Candidates: Turn back those dollars
Now that a court has slapped a preliminary injuction on higher campaign contribution limits, an advocacy group is urging candidates to refun anything they collected in excess of the previous limits. “We intend to educate voters about donor contributions that violated the Clean Elections Act and encourage all candidates to return amounts in excess of the voter approved limits,” the network’s executive director, Sam Wercinski, said in a statement.
That would mean sticking to the $440 limit for legislative candidates and $912 for statewide candidates, such as those running for governor, treasurer and Corporation Commission.
House Bill 2593, which was blocked by Tuesday’s preliminary injunction from the state Court of Appeals, raised that limit to $2,500 for both legislative and statewide offices as of Sept. 13. Because the bill also defined the primary and general elections as separate cycles, the actual limit is $5,000 for the two combined.

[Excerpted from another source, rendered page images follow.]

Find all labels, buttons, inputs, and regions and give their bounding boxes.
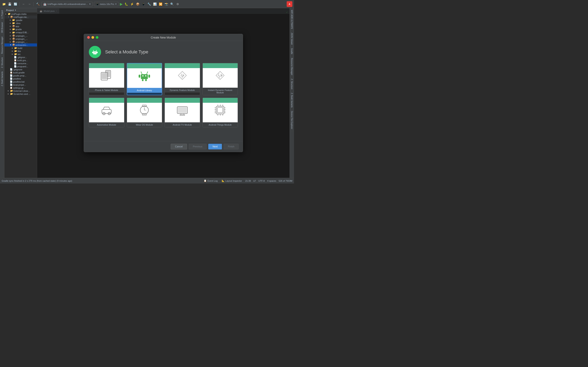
tree-item-uniplugin2[interactable]: ▶ 📦 uniplugin_... (4, 37, 37, 40)
right-tab-json-viewer[interactable]: JSON Viewer (290, 31, 294, 47)
tree-item-settings-gradle[interactable]: 📋 settings.gr... (4, 86, 37, 89)
svg-marker-25 (178, 71, 186, 80)
save-icon[interactable]: 💾 (7, 2, 12, 6)
tree-item-unipluginhe[interactable]: ▼ 📦 UniPlugin-He... (4, 16, 37, 18)
device-dropdown[interactable]: 📱 meizu 16s Pro ▼ (94, 2, 119, 6)
module-card-phone-tablet[interactable]: Phone & Tablet Module (89, 63, 124, 95)
tree-item-uniplugin1[interactable]: ▶ 📦 uniplugin_... (4, 34, 37, 37)
svg-marker-30 (216, 71, 224, 80)
open-file-icon[interactable]: 📁 (2, 2, 6, 6)
window-maximize-button[interactable] (96, 36, 98, 39)
finish-button[interactable]: Finish (224, 144, 239, 150)
svg-line-27 (181, 74, 182, 76)
window-close-button[interactable] (87, 36, 90, 39)
file-icon-consume: 📄 (14, 62, 17, 65)
panel-dropdown-arrow: ▼ (15, 9, 16, 11)
right-tab-build-variants[interactable]: Z: Build Variants (290, 91, 294, 109)
tree-label-uniplugin1: uniplugin_... (16, 35, 27, 37)
forward-icon[interactable]: → (27, 2, 32, 6)
svg-line-29 (182, 76, 183, 78)
file-icon-gradle-props: 📄 (10, 74, 13, 77)
side-tab-structure[interactable]: Z: Structure (0, 55, 4, 69)
module-card-automotive[interactable]: Automotive Module (89, 98, 124, 127)
capture-icon[interactable]: 📸 (164, 2, 168, 6)
tree-label-gradle-props: gradle.prop... (13, 75, 26, 77)
module-card-android-library[interactable]: Android Library (127, 63, 162, 95)
module-card-things[interactable]: Android Things Module (203, 98, 238, 127)
svg-line-32 (218, 73, 219, 76)
run-button[interactable]: ▶ (120, 2, 123, 6)
avd-icon[interactable]: 📱 (141, 2, 146, 6)
debug-icon[interactable]: 🐛 (124, 2, 129, 6)
tree-item-gitignore-local[interactable]: 📄 .gitignor... (4, 56, 37, 59)
cancel-button[interactable]: Cancel (171, 144, 187, 150)
tree-item-uniplugin3[interactable]: ▶ 📦 uniplugin_... (4, 40, 37, 43)
status-line-col: 526 of 7933M (279, 180, 292, 182)
tree-item-build[interactable]: ▶ 📂 build (4, 47, 37, 50)
status-left: Gradle sync finished in 2 s 279 ms (from… (2, 180, 201, 182)
app-logo: A (287, 1, 292, 7)
tree-item-gradle-props[interactable]: 📄 gradle.prop... (4, 74, 37, 77)
run-config-dropdown[interactable]: 🤖 UniPlugin-Hello-AS:unitoandroidcamera … (41, 2, 93, 6)
module-card-label-dynamic-feature: Dynamic Feature Module (165, 88, 200, 92)
tree-item-uniapp[interactable]: ▶ 📂 uniapp示例... (4, 31, 37, 34)
right-tab-gradle[interactable]: Gradle (290, 47, 294, 56)
status-layout-inspector[interactable]: 📐 Layout Inspector (221, 179, 243, 182)
tree-item-gradle-folder[interactable]: ▶ 📂 gradle (4, 28, 37, 31)
tree-item-proguard[interactable]: 📄 proguard... (4, 65, 37, 68)
side-tab-project[interactable]: 1: Project (0, 8, 4, 20)
sync-icon[interactable]: 🔄 (13, 2, 17, 6)
tree-item-local-props[interactable]: 📄 local.prope... (4, 83, 37, 86)
tree-item-unitoandro[interactable]: ▼ 📦 unitoandro... (4, 43, 37, 47)
tree-item-build-gradle-local[interactable]: 📋 build.gra... (4, 59, 37, 62)
apk-icon[interactable]: 📦 (135, 2, 140, 6)
module-card-instant-dynamic-feature[interactable]: Instant Dynamic Feature Module (203, 63, 238, 95)
right-tab-wifi-adb[interactable]: WIFI ADB ULTIMATE (290, 8, 294, 31)
build-icon[interactable]: 🔨 (35, 2, 40, 6)
refactor-icon[interactable]: 🔀 (158, 2, 163, 6)
side-tab-build-variants[interactable]: Z: Build Variants (0, 69, 4, 88)
tree-label-unitoandro: unitoandro... (16, 44, 28, 46)
tree-item-external-libs[interactable]: ▶ 📂 External Librar... (4, 89, 37, 92)
module-card-top-dynamic-feature (165, 63, 200, 88)
previous-button[interactable]: Previous (189, 144, 207, 150)
search-icon[interactable]: 🔍 (170, 2, 174, 6)
sdk-icon[interactable]: 🔧 (147, 2, 151, 6)
back-icon[interactable]: ← (21, 2, 26, 6)
right-tab-resource-manager[interactable]: Resource Manager (290, 56, 294, 77)
tree-item-gradlew[interactable]: 📄 gradlew (4, 77, 37, 80)
module-card-wear-os[interactable]: Wear OS Module (127, 98, 162, 127)
status-event-log[interactable]: 📋 Event Log (203, 179, 218, 182)
module-type-grid: Phone & Tablet Module (89, 63, 238, 127)
status-encoding: UTF-8 (259, 180, 265, 182)
tree-item-build-gradle-root[interactable]: 📋 build.gradle (4, 71, 37, 74)
settings-icon[interactable]: ⚙ (175, 2, 180, 6)
right-tab-structure[interactable]: Z: Structure (290, 77, 294, 91)
module-card-tv[interactable]: Android TV Module (164, 98, 200, 127)
tree-item-gitignore-root[interactable]: 📄 .gitignore (4, 68, 37, 71)
tree-item-idea[interactable]: ▶ 📂 .idea (4, 22, 37, 25)
right-tab-device-file-explorer[interactable]: Device File Explorer (290, 109, 294, 131)
tree-item-scratches[interactable]: ▶ 📂 Scratches and ... (4, 92, 37, 95)
next-button[interactable]: Next (208, 144, 222, 150)
tree-item-libs[interactable]: ▶ 📂 libs (4, 50, 37, 53)
tree-item-app[interactable]: ▶ 📦 app (4, 25, 37, 28)
profile-icon[interactable]: ⚡ (130, 2, 134, 6)
separator-1 (19, 2, 20, 6)
window-minimize-button[interactable] (91, 36, 94, 39)
side-tab-resource-manager[interactable]: Resource Manager (0, 35, 4, 55)
side-tab-db-browser[interactable]: DB Browser (0, 20, 4, 34)
tree-item-consume[interactable]: 📄 consume... (4, 62, 37, 65)
dialog-footer: Cancel Previous Next Finish (84, 141, 243, 152)
tree-item-root[interactable]: ▶ 📁 UniPlugin-Hello (4, 12, 37, 16)
project-panel: Project ▼ ▶ 📁 UniPlugin-Hello ▼ 📦 UniPlu… (4, 8, 37, 178)
module-card-dynamic-feature[interactable]: Dynamic Feature Module (164, 63, 200, 95)
project-structure-icon[interactable]: 📊 (153, 2, 157, 6)
tree-item-src[interactable]: ▶ 📂 src (4, 53, 37, 56)
svg-rect-13 (102, 73, 107, 79)
dialog-heading: Select a Module Type (105, 49, 148, 55)
tree-item-gradlew-bat[interactable]: 📄 gradlew.bat (4, 80, 37, 83)
tree-item-gradle[interactable]: ▶ 📂 .gradle (4, 18, 37, 22)
run-config-arrow: ▼ (89, 3, 91, 5)
svg-point-16 (141, 72, 141, 72)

Whether candidates will follow the advocacy network’s appeal to refund excess contributions is uncertain. The Arizona Secretary of State’s office, which oversees elections, posted a copy of the court’s order on its website and told media outlets that candidates “couldn’t go wrong” if they stuck to the lower amounts. But it said it would not issue further direction until the court followed up with its written opinion, something that typically trails an injunction order by days, weeks or even months.
Tom Collins, executive director of the Clean Elections Commission, which brought the lawsuit challenging the new limits as a violation of the Voter Protection Act, said there’s only one set of funding limits in place, and that would be the limits that have been in law prior to HB2593′s brief life.
“If you’re having a fundraiser today or tomorrow or until that (court) order changes, the right thing would be for candidates to not accept contributions greater than $440,” he said.